Saved entries:
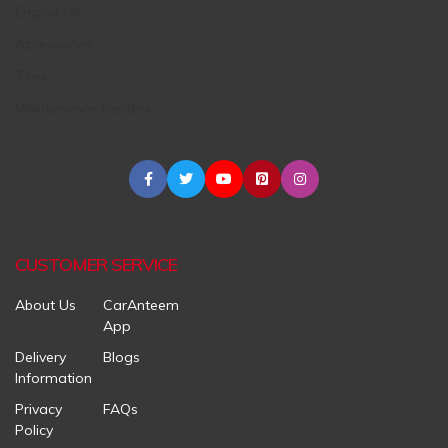
Engine Oil
Accessories
Tires
Maintenance Centers
CUSTOMER SERVICE
About Us
CarAnteem
App
Delivery
Blogs
Information
Privacy
FAQs
Policy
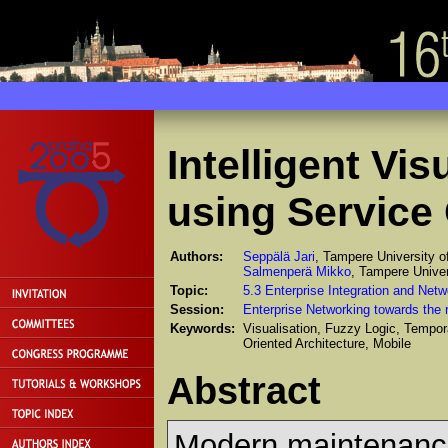
Intelligent Vi
using Service 
Authors:
Seppälä Jari
, Tampere University o
Salmenperä Mikko
, Tampere Univer
Topic:
5.3 Enterprise Integration and Netw
Session:
Enterprise Networking towards the r
Keywords:
Visualisation, Fuzzy Logic, Tempo
Oriented Architecture, Mobile
Abstract
Modern maintenance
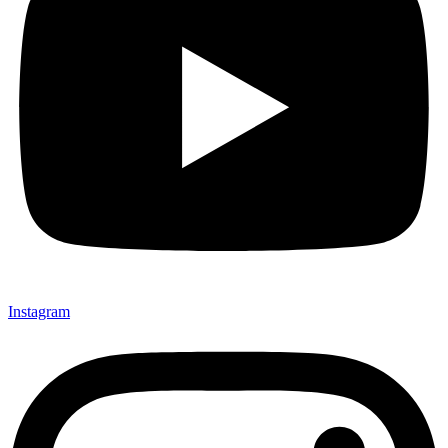
Instagram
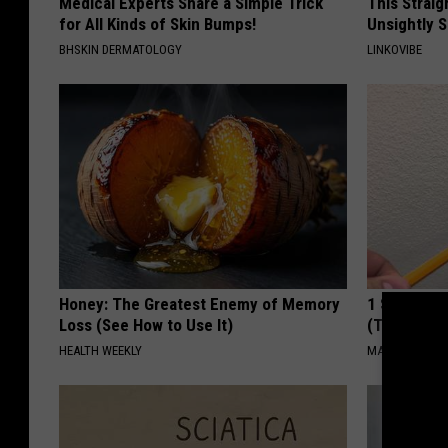
Medical Experts Share a Simple Trick
This Straig
for All Kinds of Skin Bumps!
Unsightly S
BHSKIN DERMATOLOGY
LINKOVIBE
Honey: The Greatest Enemy of Memory
1 Simple Ha
Loss (See How to Use It)
(Try Tonigh
HEALTH WEEKLY
MADEINGENIU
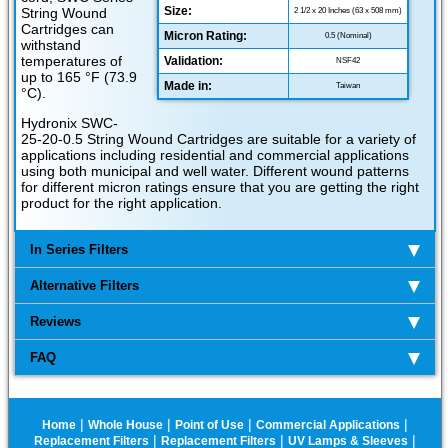
Size:
String Wound
2 1/2 x 20 Inches (63 x 508 mm)
Cartridges can
Micron Rating:
0.5 (Nominal)
withstand
temperatures of
Validation:
NSF42
up to 165 °F (73.9
Made in:
Taiwan
°C).
Hydronix SWC-
25-20-0.5 String Wound Cartridges are suitable for a variety of
applications including residential and commercial applications
using both municipal and well water. Different wound patterns
for different micron ratings ensure that you are getting the right
product for the right application.
In Series Filters
Alternative Filters
Reviews
FAQ
|
|
|
|
Home
Whole House
Point of Use
Commercial Applications
|
|
|
Replacement Filters
Replacement Filters
UV Lamps & Sleeves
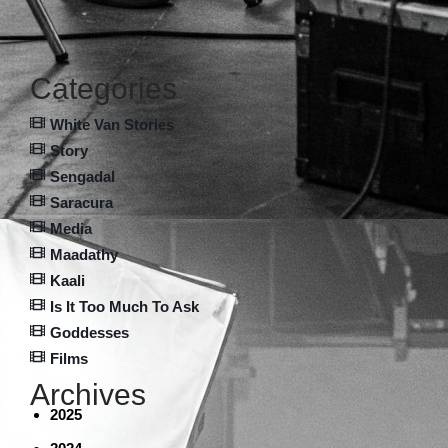
Categories
White Van Stories
Story
Sengadal
Saracura
Media
Maadathy
Kaali
Is It Too Much To Ask
Goddesses
Films
Archives
2025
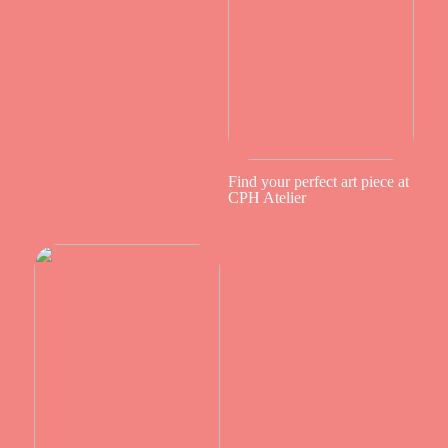
Find your perfect art piece at
CPH Atelier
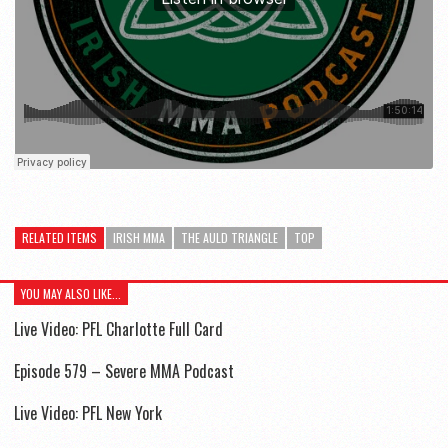
RELATED ITEMS
IRISH MMA
THE AULD TRIANGLE
TOP
YOU MAY ALSO LIKE...
Live Video: PFL Charlotte Full Card
Episode 579 – Severe MMA Podcast
Live Video: PFL New York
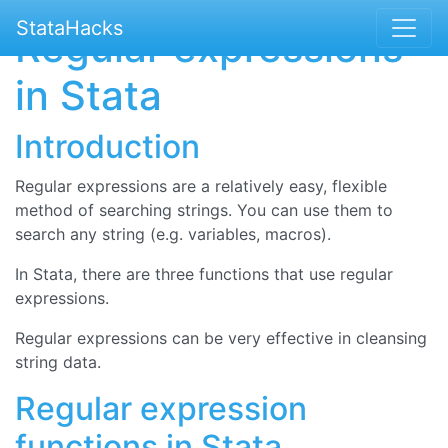
StataHacks
Regular expressions
in Stata
Introduction
Regular expressions are a relatively easy, flexible
method of searching strings. You can use them to
search any string (e.g. variables, macros).
In Stata, there are three functions that use regular
expressions.
Regular expressions can be very effective in cleansing
string data.
Regular expression
functions in Stata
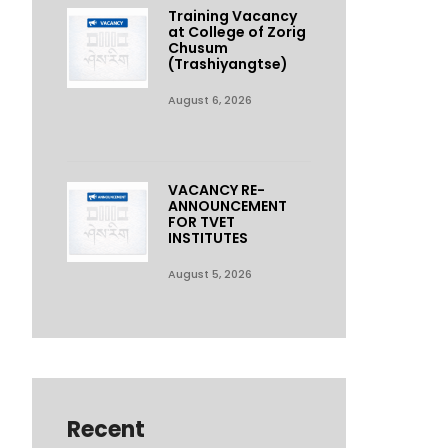
Training Vacancy
at College of Zorig
Chusum
(Trashiyangtse)
August 6, 2026
VACANCY RE-
ANNOUNCEMENT
FOR TVET
INSTITUTES
August 5, 2026
Recent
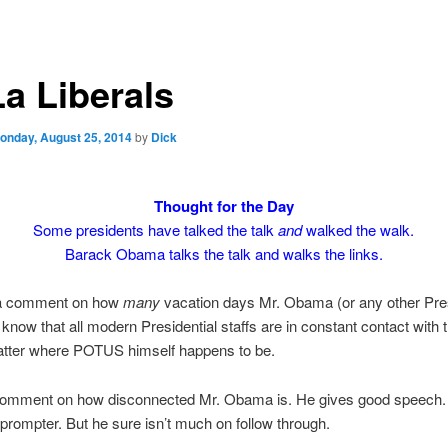
La Liberals
onday, August 25, 2014
by
Dick
Thought for the Day
Some presidents have talked the talk
and
walked the walk.
Barack Obama talks the talk and walks the links.
t a comment on how
many
vacation days Mr. Obama (or any other Pre
know that all modern Presidential staffs are in constant contact with
atter where POTUS himself happens to be.
 comment on how disconnected Mr. Obama is. He gives good speech. 
eprompter. But he sure isn’t much on follow through.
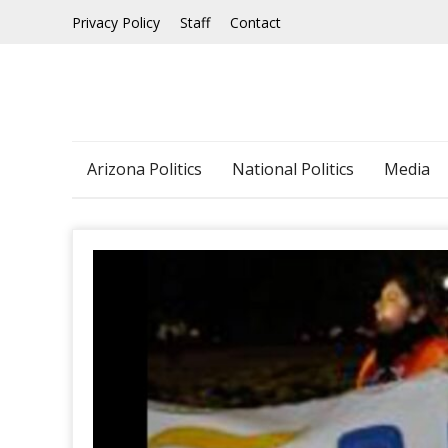
Skip
Privacy Policy
Staff
Contact
to
content
Arizona Politics
National Politics
Media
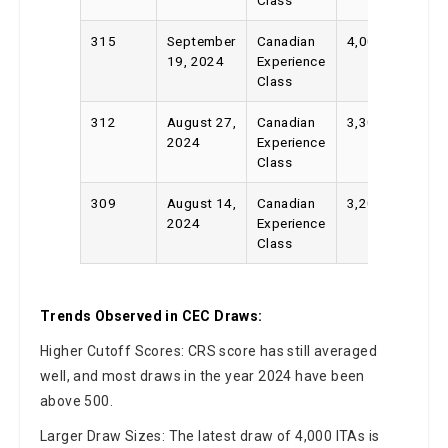
315
September
Canadian
4,000
19, 2024
Experience
Class
312
August 27,
Canadian
3,300
2024
Experience
Class
309
August 14,
Canadian
3,200
2024
Experience
Class
Trends Observed in CEC Draws:
Higher Cutoff Scores: CRS score has still averaged
well, and most draws in the year 2024 have been
above 500.
Larger Draw Sizes: The latest draw of 4,000 ITAs is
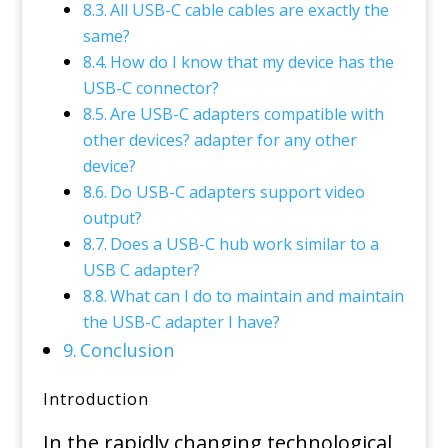
All USB-C cable cables are exactly the
same?
How do I know that my device has the
USB-C connector?
Are USB-C adapters compatible with
other devices? adapter for any other
device?
Do USB-C adapters support video
output?
Does a USB-C hub work similar to a
USB C adapter?
What can I do to maintain and maintain
the USB-C adapter I have?
Conclusion
Introduction
In the rapidly changing technological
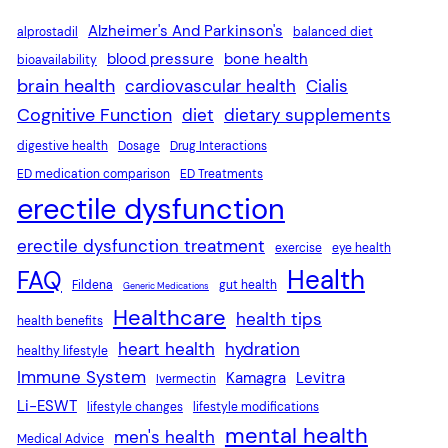
Alzheimer's And Parkinson's
alprostadil
balanced diet
blood pressure
bone health
bioavailability
brain health
cardiovascular health
Cialis
Cognitive Function
diet
dietary supplements
digestive health
Dosage
Drug Interactions
ED medication comparison
ED Treatments
erectile dysfunction
erectile dysfunction treatment
exercise
eye health
Health
FAQ
Fildena
gut health
Generic Medications
Healthcare
health tips
health benefits
heart health
hydration
healthy lifestyle
Immune System
Kamagra
Levitra
Ivermectin
Li-ESWT
lifestyle changes
lifestyle modifications
mental health
men's health
Medical Advice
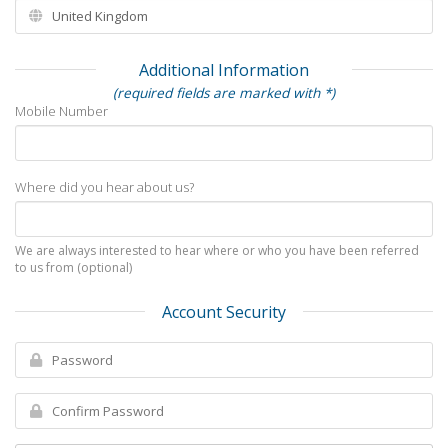
Additional Information
(required fields are marked with *)
Mobile Number
Where did you hear about us?
We are always interested to hear where or who you have been referred
to us from (optional)
Account Security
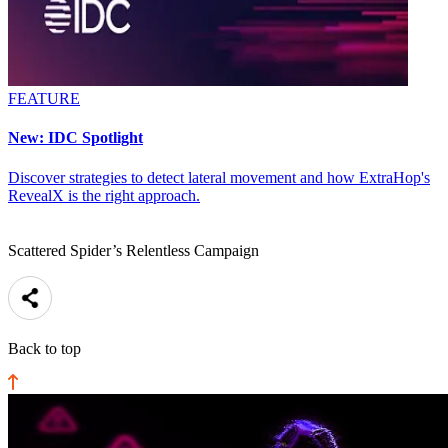
FEATURE
New: IDC Spotlight
Discover strategies to detect lateral movement and how ExtraHop's
RevealX is the right approach.
Scattered Spider’s Relentless Campaign
Back to top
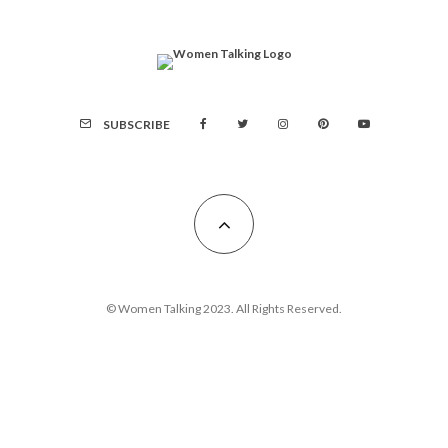
SUBSCRIBE
© Women Talking 2023. All Rights Reserved.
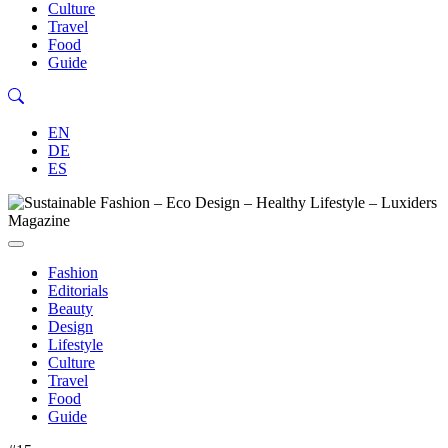
Culture
Travel
Food
Guide
EN
DE
ES
Fashion
Editorials
Beauty
Design
Lifestyle
Culture
Travel
Food
Guide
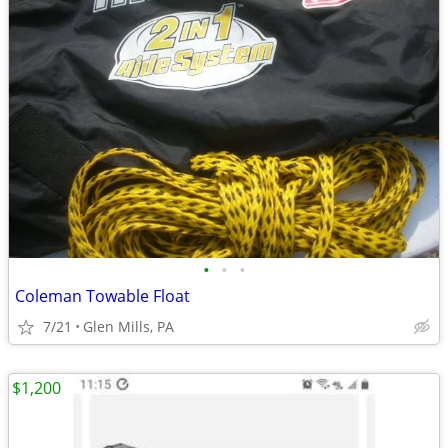
•
•
•
Coleman Towable Float
7/21
Glen Mills, PA
$1,200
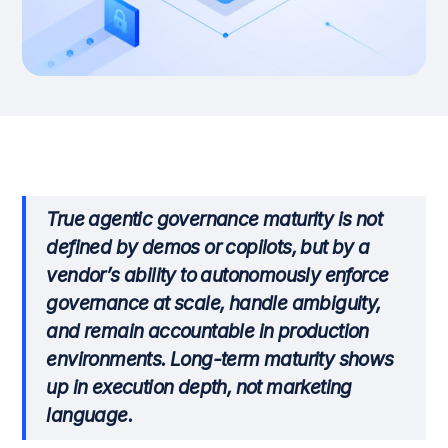
True agentic governance maturity is not
defined by demos or copilots, but by a
vendor’s ability to autonomously enforce
governance at scale, handle ambiguity,
and remain accountable in production
environments. Long-term maturity shows
up in execution depth, not marketing
language.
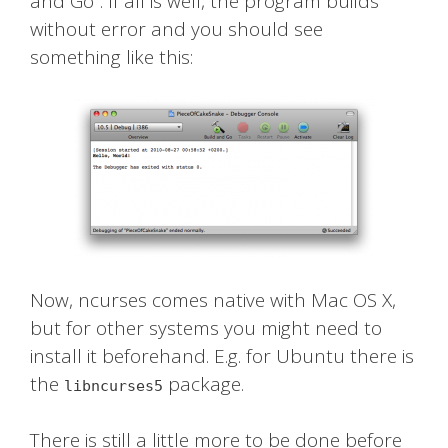
and Go”. If all is well, the program builds
without error and you should see
something like this:
Now, ncurses comes native with Mac OS X,
but for other systems you might need to
install it beforehand. E.g. for Ubuntu there is
the
package.
libncurses5
There is still a little more to be done before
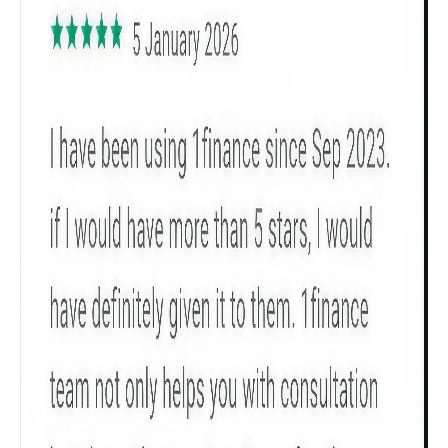
Get to know your policy better
Product scoring may vary based on gender, age,
policy tenure and sum assured.
Gender
Male
All
Calculators
Scoring & Rank
Age Group
Popular
30 - 34
searches
Sum Assured
₹ 1Cr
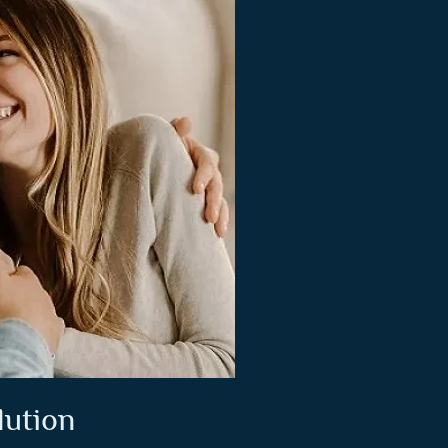
lution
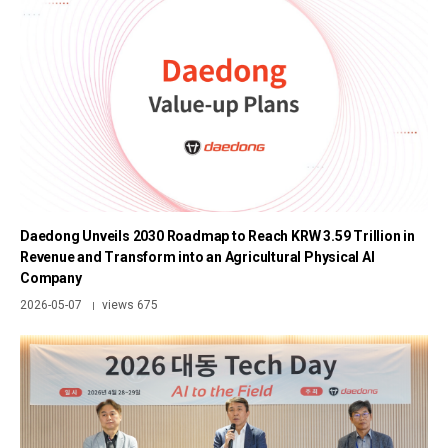
Daedong Unveils 2030 Roadmap to Reach KRW 3.59 Trillion in
Revenue and Transform into an Agricultural Physical AI
Company
2026-05-07
views 675
|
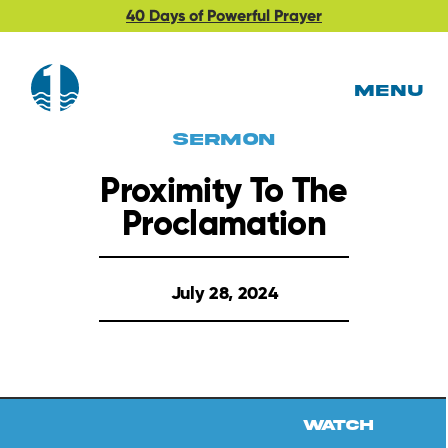
40 Days of Powerful Prayer
MENU
Sermon
Proximity To The
Proclamation
July 28, 2024
Watch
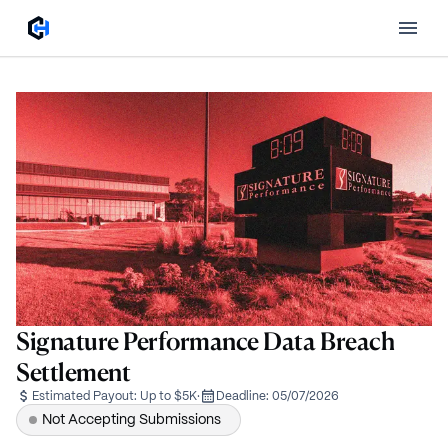
Signature Performance Data Breach
Settlement
Estimated Payout:
Up to $5K
·
Deadline:
05/07/2026
Not Accepting Submissions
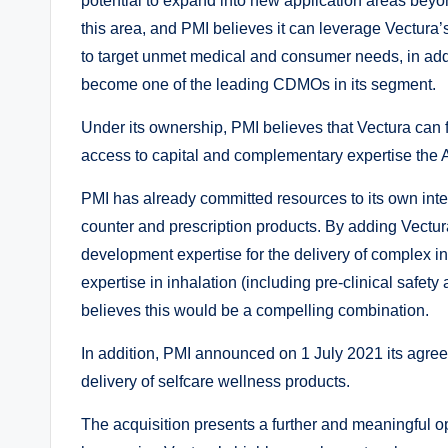
potential to expand into new application areas beyon
this area, and PMI believes it can leverage Vectura’s
to target unmet medical and consumer needs, in addit
become one of the leading CDMOs in its segment.
Under its ownership, PMI believes that Vectura can 
access to capital and complementary expertise the 
PMI has already committed resources to its own inter
counter and prescription products. By adding Vectur
development expertise for the delivery of complex in
expertise in inhalation (including pre-clinical safet
believes this would be a compelling combination.
In addition, PMI announced on 1 July 2021 its agree
delivery of selfcare wellness products.
The acquisition presents a further and meaningful o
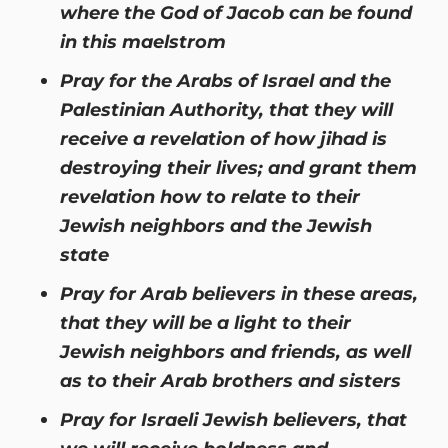
where the God of Jacob can be found
in this maelstrom
Pray for the Arabs of Israel and the
Palestinian Authority, that they will
receive a revelation of how jihad is
destroying their lives; and grant them
revelation how to relate to their
Jewish neighbors and the Jewish
state
Pray for Arab believers in these areas,
that they will be a light to their
Jewish neighbors and friends, as well
as to their Arab brothers and sisters
Pray for Israeli Jewish believers, that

▶ **TASK ITEM**
An exact copy is needed of the stretch above that opens with the line containing "Alternative Filters" and closes with the line containing "atter where POTUS himself happens to be."; the pictures are not part of it.

▶ **EXERCISE SOLUTION**
Alternative Filters
Reviews
FAQ
|
|
|
|
Home
Whole House
Point of Use
Commercial Applications
|
|
|
Replacement Filters
Replacement Filters
UV Lamps & Sleeves
Categories
White Van Stories
Story
Sengadal
Saracura
Media
Maadathy
Kaali
Is It Too Much To Ask
Goddesses
Films
Archives
2025
Find your perfect art piece at
CPH Atelier
RELATED ITEMS
IRISH MMA
THE AULD TRIANGLE
TOP
YOU MAY ALSO LIKE...
Live Video: PFL Charlotte Full Card
Episode 579 – Severe MMA Podcast
Live Video: PFL New York
StataHacks
Regular expressions
in Stata
Introduction
Regular expressions are a relatively easy, flexible
method of searching strings. You can use them to
search any string (e.g. variables, macros).
In Stata, there are three functions that use regular
expressions.
Regular expressions can be very effective in cleansing
string data.
Regular expression
functions in Stata
Training Vacancy
at College of Zorig
Chusum
(Trashiyangtse)
August 6, 2026
VACANCY RE-
ANNOUNCEMENT
FOR TVET
INSTITUTES
August 5, 2026
Recent
La Liberals
onday, August 25, 2014
by
Dick
Thought for the Day
Some presidents have talked the talk
and
walked the walk.
Barack Obama talks the talk and walks the links.
t a comment on how
many
vacation days Mr. Obama (or any other Pre
know that all modern Presidential staffs are in constant contact with
atter where POTUS himself happens to be.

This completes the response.